* **The problem**: The line containing "Polska, raj dla myśliwych" marks where to begin. Write out that line and every line after it exactly, through the last line below.

+++ Records provided

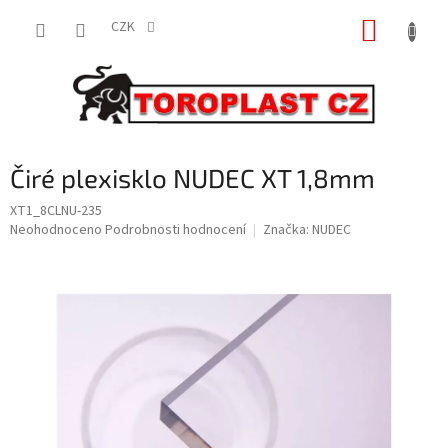
Přejít
NÁKUP
na
CZK
obsah
KOŠÍK
Čiré plexisklo NUDEC XT 1,8mm
XT1_8CLNU-235
Průměrné
Neohodnoceno
Podrobnosti hodnocení
Značka:
NUDEC
hodnocení
produktu
je
0,0
z
5
hvězdiček.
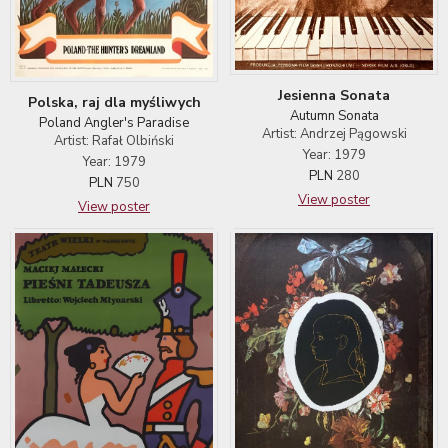
Jesienna Sonata
Polska, raj dla myśliwych
Autumn Sonata
Poland Angler's Paradise
Artist: Andrzej Pągowski
Artist: Rafał Olbiński
Year: 1979
Year: 1979
PLN
280
PLN
750
View poster
View poster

++++++

* **Task answer**:
Polska, raj dla myśliwych
Autumn Sonata
Poland Angler's Paradise
Artist: Andrzej Pągowski
Artist: Rafał Olbiński
Year: 1979
Year: 1979
PLN
280
PLN
750
View poster
View poster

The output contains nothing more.